Explain this
Thinkers
How the publisher describes it:
“‘Thinkers’ is a collection of activities to provoke mathematical thinking. The ideas are suitable for learners from KS2 to AS/A2 level. The book contains sixteen different contexts for exemplifying the general and generalising the particular which are processes at the heart of ‘doing mathematics’. There are examples of the way in which teachers can use the techniques for any topic in mathematics.”
Review by Alison Parish
In brief:
This book certainly does provide thought provoking ideas for questions, even for those who already use different questioning styles in the classroom. I particularly like the way the beginning of the booklet poses questions to the reader and encourages them to think. It certainly made me think about how I was questioning my pupils and how I could improve.
“Recommended reading and implementing!”
Thinkers How does one get pupils to think! Many pupils seem to look but not see. To some thinking appears to be a painful experience. Teaching secondary pupils one often becomes frustrated at the expectation of some pupils that teachers are there to do the thinking, and to tell them what to do in simple steps. How does one get all pupils to apply and build on the knowledge they already have to new problems, situations or ideas? Perhaps within these pages there are some clues!
The book begins by discussing whether there is a need to teach generalisation. They suggest that by asking learners to generate examples for themselves they will ‘provide the foundations for recognition, articulation and appreciation of generality’ and to look at variation. The book suggests sixteen types of question, tasks or prompts to develop the learner’s ability to create and question in mathematics by generalising from examples.

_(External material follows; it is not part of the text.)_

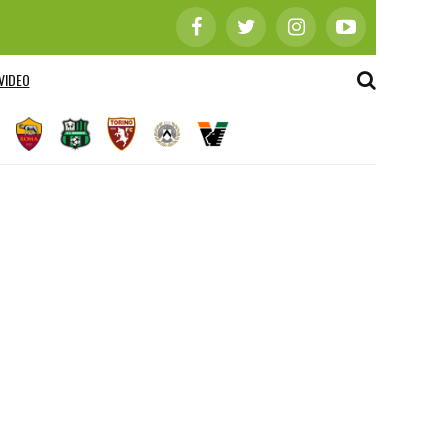
VIDEO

The book then works through these sixteen types of activities, with a longer example of how they might be applied to shape and space. It shows how they can be used with pupils from KS2 to AS/A2 level, activities being made easier or harder according to the desired response.
Activities themselves are not limited to one curriculum area, e.g. number, but are illustrated so as to show how they may encompass all aspects. They do not need to be worked in any order so can be ‘re-used’ at any time. Illustration is also made of how a small change in wording can produce quite different responses from students, do we as teachers think about how we word our questions or about how a slight variation in the presentation of a task might affect the outcome?
I liked the idea of introducing a ‘really peculiar example’ before asking for a general example, or asking for easy to hard examples. This encourages pupils to think outside the ‘safe’ answer and to start thinking constructively about the task. Too many of them are unprepared for the ‘impossible’ task such as those illustrated on page 17 (e.g. a triangle with sides 3, 4, and 8), but it is problems like these that really promote reasoning about what is and what is not possible. This ties in with ‘truth’ statements, are there constraints which should be put with the generalisation? There are also examples of some of the more complex questions (page 27) and, by asking students to construct their own examples, help them to unravel the techniques required for a satisfactory solution. Many students do have problems with familiar questions dressed-up to appear to be more complex than they really are.
Now more emphasis is being placed on the development of proof the section on using ‘thinkers’ in shape and space (page 28) is particularly useful. Through carrying out the activities the pupils acquire a sense of ownership and through their discussion reinforce the concepts they come across. In textbooks the instructions often result in a routine task of several similar examples, but the difficulty come when transfer of knowledge is required to solve a problem in a slightly different context and this is not recognised by the student. By looking further than the straight exercise and having to think about the consequences, a truer understanding will evolve and, hopefully, greater transfer of knowledge. Development of thinking skills, questioning, generalising will help pupils to raise their level of achievement, skills that are transferable and useful in situations other than just the Mathematics classroom! These activities will certainly help towards this.
The booklet does not leave the reader ‘high and dry’ as to what to do with the results of the activities. Various suggestions are made as to how to move forward. With the tasks being suitable for individual, group or whole class work they can be used at any point within lessons and not just as a starter or plenary. Classroom management can therefore be up to the teacher and take into account their own confidence at dealing with the possibility of a variety of outcomes.
This book certainly does provide thought provoking ideas for questions, even for those who already use different questioning styles in the classroom. I particularly like the way the beginning of the booklet poses questions to the reader and encourages them to think. It certainly made me think about how I was questioning my pupils and how I could improve. It lives up to its title. The school I trialled these had a ‘textbook’ culture, so pupils were not used to thinking. Indeed one pupil indignantly told me that it was my job to tell her what to do!
Recommended reading and implementing!